* [Problem] Within the records below, find each line with the word "歯科医療現場で" and copy it out.

BEGIN Task material

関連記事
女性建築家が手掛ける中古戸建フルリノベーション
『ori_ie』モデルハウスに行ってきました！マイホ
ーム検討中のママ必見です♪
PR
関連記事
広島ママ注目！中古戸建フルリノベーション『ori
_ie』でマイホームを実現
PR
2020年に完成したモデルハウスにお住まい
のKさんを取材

END Task material
BEGIN Task material

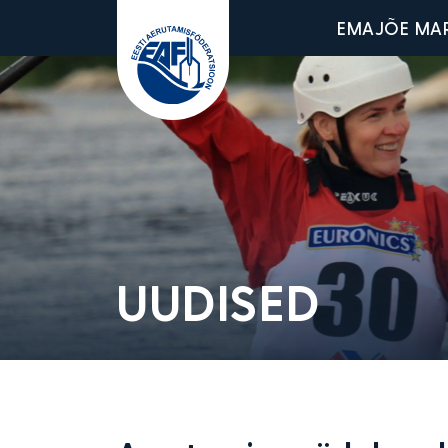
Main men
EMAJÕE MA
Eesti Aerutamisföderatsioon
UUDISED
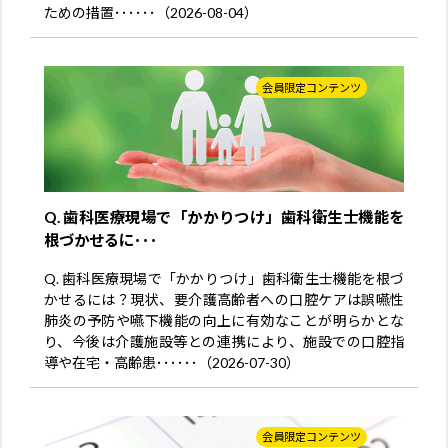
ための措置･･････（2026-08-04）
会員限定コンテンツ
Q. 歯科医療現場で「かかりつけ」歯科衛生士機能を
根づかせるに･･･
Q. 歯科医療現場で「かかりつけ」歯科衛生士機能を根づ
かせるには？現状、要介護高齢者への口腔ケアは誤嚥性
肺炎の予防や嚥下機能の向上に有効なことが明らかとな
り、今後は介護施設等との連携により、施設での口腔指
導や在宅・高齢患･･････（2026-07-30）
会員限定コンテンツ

END Task material

* [Reply to the exercise]
Q. 歯科医療現場で「かかりつけ」歯科衛生士機能を
Q. 歯科医療現場で「かかりつけ」歯科衛生士機能を根づ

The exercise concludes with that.